Each rectangle in the screenshot is one aircraft. Below each aircraft, the call sign and the altitude are shown. Placing the mouse over the aircraft will open a tooltip containing additional information like the heading or the speed.
Work with BerlinMod Simulation Data
Data generated by the BerlinMod benchmark can be used to simulate a fleet of moving vehicles in Berlin, Germany. The BerlinModPlayer takes the generated static data and generates a real-time data stream of position data.

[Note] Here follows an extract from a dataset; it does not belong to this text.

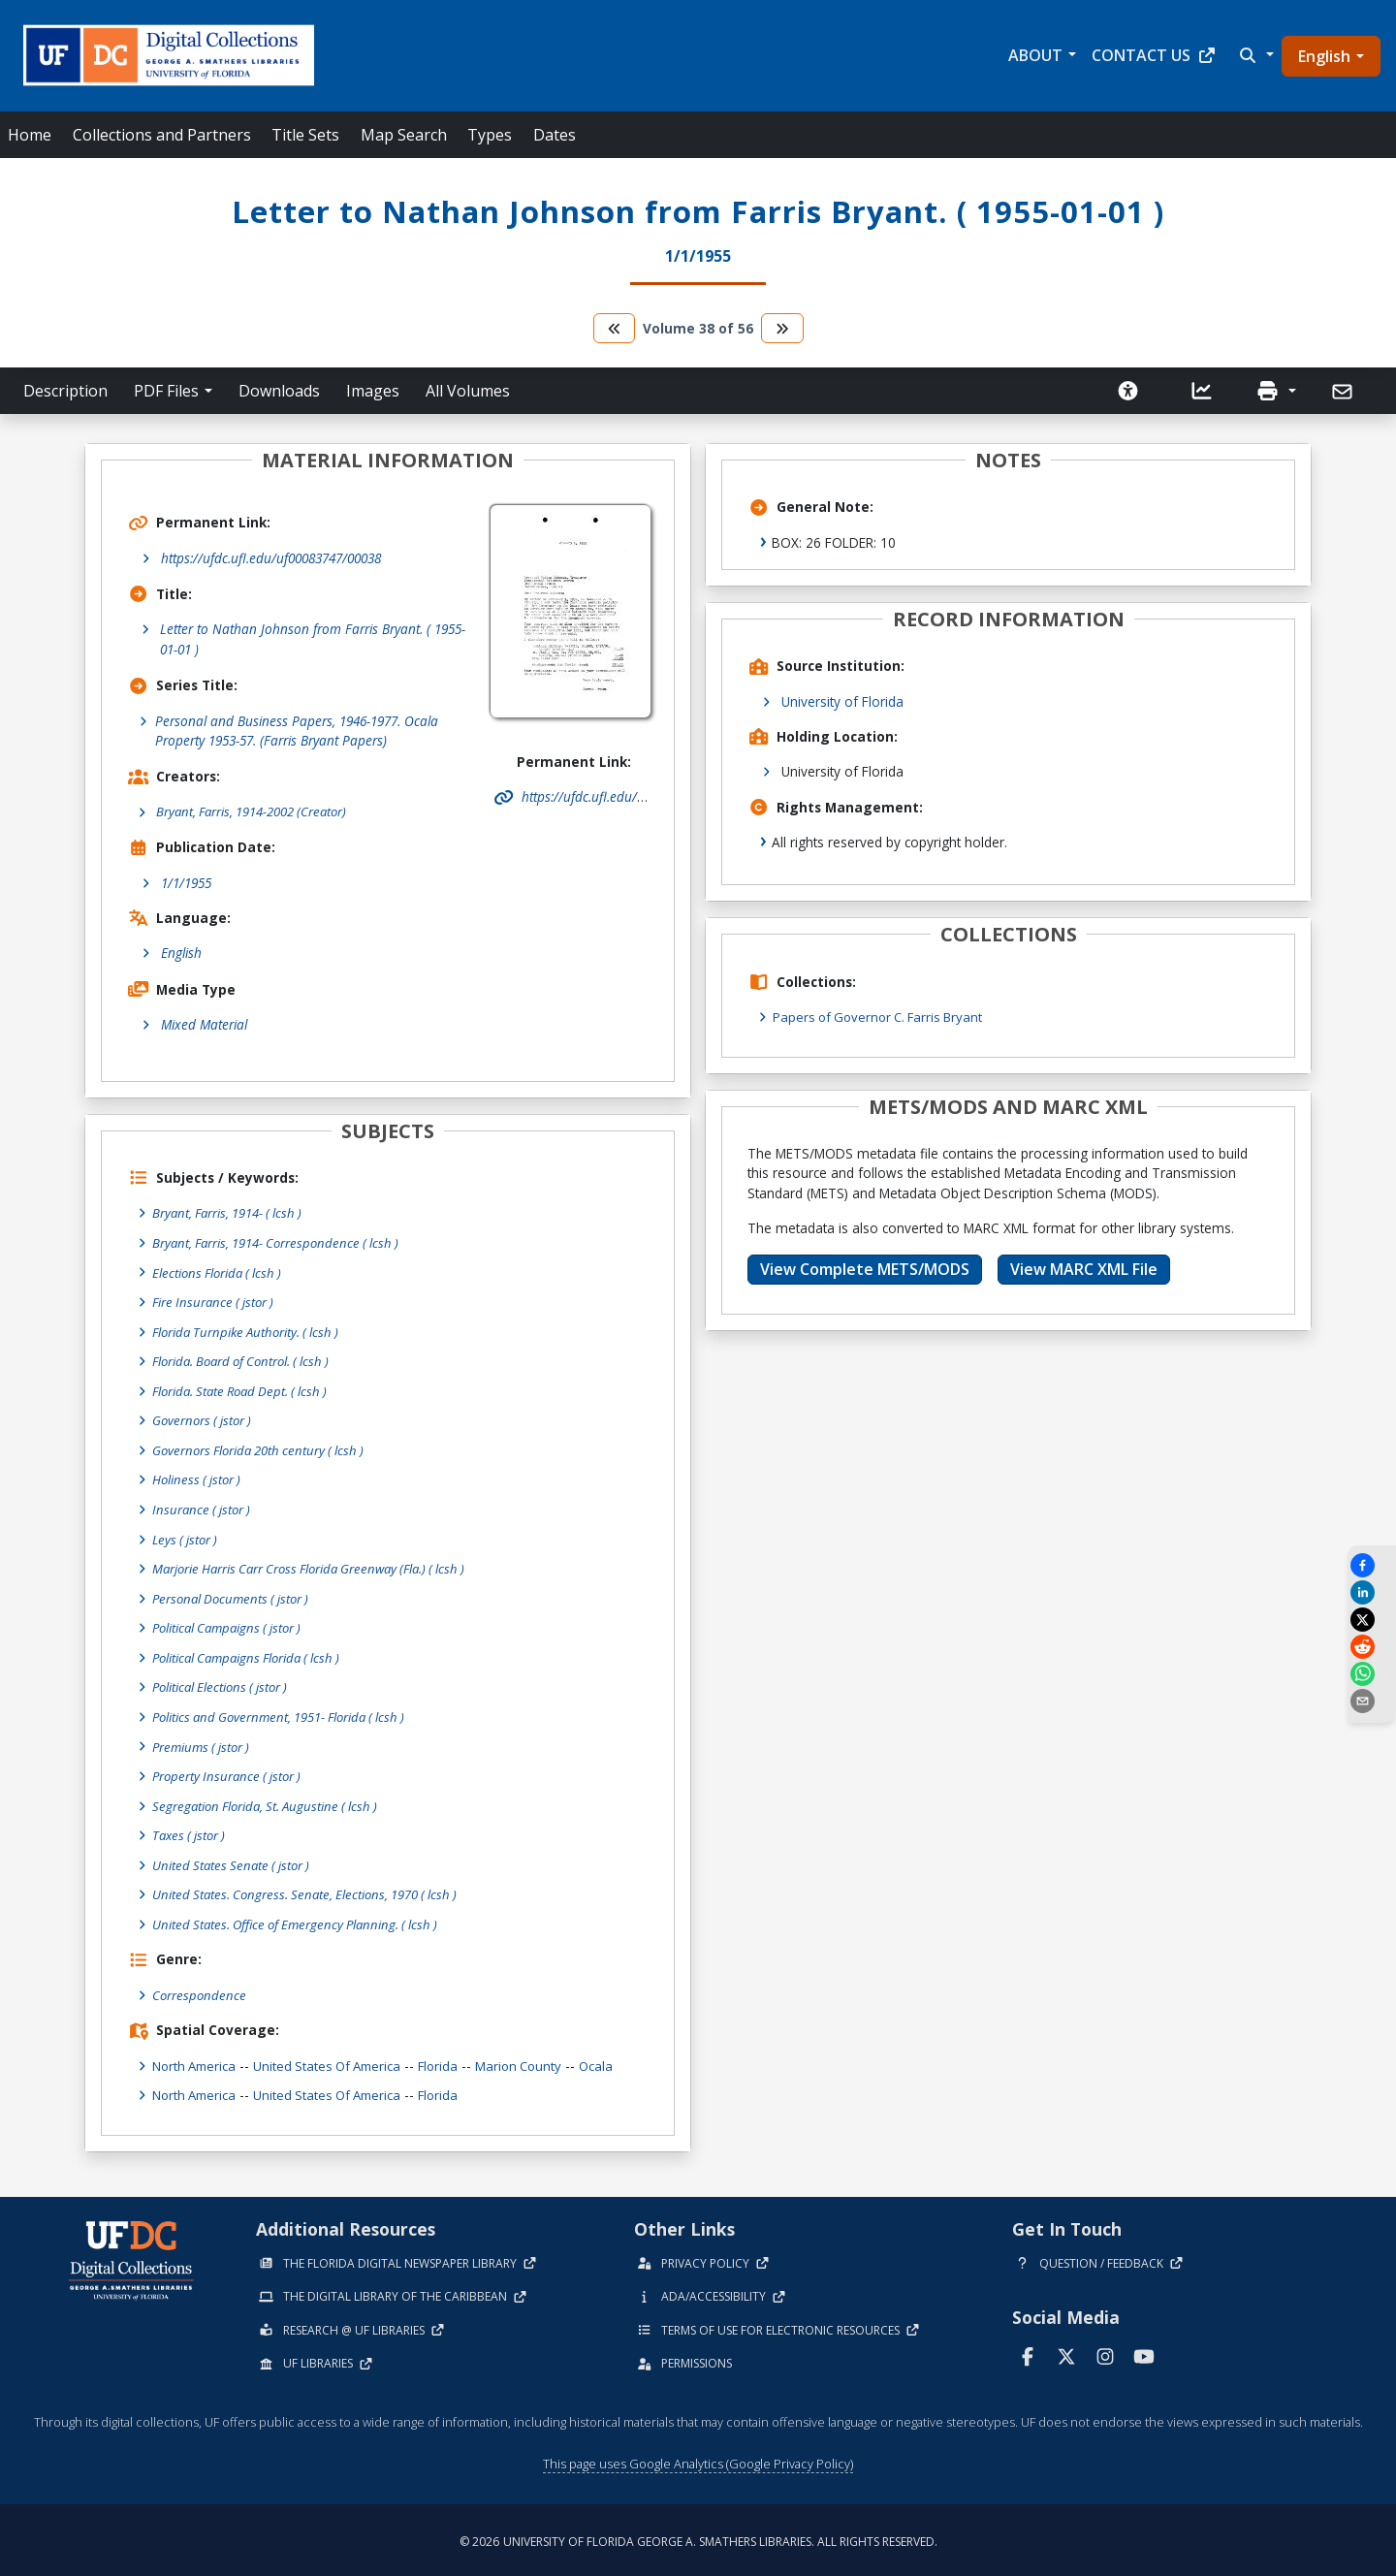 This screenshot has height=2576, width=1396. I want to click on Dates, so click(554, 134).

A continuous range query on the BerlinMod data stream in the area of Berlin, shown in the GUI of BBoxDB.
Generate Simulation Data
A working installation of SECONDO is needed to generate the needed simulation data. After SECONDO is installed, perform the following steps to install and configure the BerlinMod Benchmark.
cd $SECONDO_BUILD_DIR/bin
wget https://github.com/secondo-database/secondo-database.github.io/raw/main/BerlinMOD/Scripts_OptimizerCompilant-2019-08-28.zip
unzip Scripts_OptimizerCompilant-2019-08-28.zip
# Adjust in scripts/BerlinMOD_DataGenerator.SEC
let P_NUMCARS = 1000;
let P_NUMDAYS = 10;
Afterward, the simulation data can be calculated by performing the following command:
./SecondoTTYNT -i scripts/BerlinMOD_DataGenerator.SEC
Now, the generated data can be exported to disk. This is performed by executing the following commands. In contrast to the regular export which BerlinMod performs, the coordinates are converted into the WGS84 coordinate system.
./SecondoTTYNT
open database berlinmod;
query dataMtrip feed
project[Moid,Tripid, Trip]
projectextendstream[Moid, Tripid; Unit : units(.Trip)]
projectextend [ Moid, Tripid; Tstart : inst(initial(.Unit)),
Tend : inst(final(.Unit)),
Xstart : getx(berlin2wgs(val(initial(.Unit)))),
Ystart : gety(berlin2wgs(val(initial(.Unit)))),
Xend : getx(berlin2wgs(val(final(.Unit)))),
Yend : gety(berlin2wgs(val(final(.Unit)))) ]
sortby[Tstart]
csvexport['trips.csv',FALSE,TRUE] count;
Download and Install the BerlinModPlayer
To download and compile the BerlinModPlayer, please execute the following commands:
git clone https://github.com/jnidzwetzki/berlinmodplayer.git
cd berlinmodplayer/src
make
Prepare BBoxDB for the Stream
Now, BBoxDB can be prepared for the import of the data stream. A proper distribution group and a table for the data stream have to be created:
$BBOXDB_HOME/bin/cli.sh -action create_dgroup -dgroup osmgroup -dimensions 2 -maxregionsize 10485760
$BBOXDB_HOME/bin/cli.sh -action create_table -table osmgroup_berlinmod
Perform the Simulation
To perform the simulation, the data importer of BBoxDB has to be started. The following command opens the port 10000/tcp, parses the data that is written to the port, and writes the data to the BBoxDB table osmgroup_berlinmod
.
$BBOXDB_HOME/bin/bboxdb_execute.sh org.bboxdb.tools.network.SocketImporter 10000 132.176.69.124:50181 mycluster osmgroup_berlinmod berlinmod_player dynamic true
Afterward, the simulation can be started by executing:
./bmodplayer -i <path_to_berlin_mod>/trips_wgs.csv -u tcp://localhost/10000 -s adaptive -r 1 -f 2 -b '2007-05-28 06:10:14'
For more details about the used parameter, have a look at the documentation of the BerlinModPlayer.
Now you can start the GUI of BBoxDB as described in the last two sections. The data stream is written to the table osmgroup_berlinmod
; continuous queries can be performed on this table.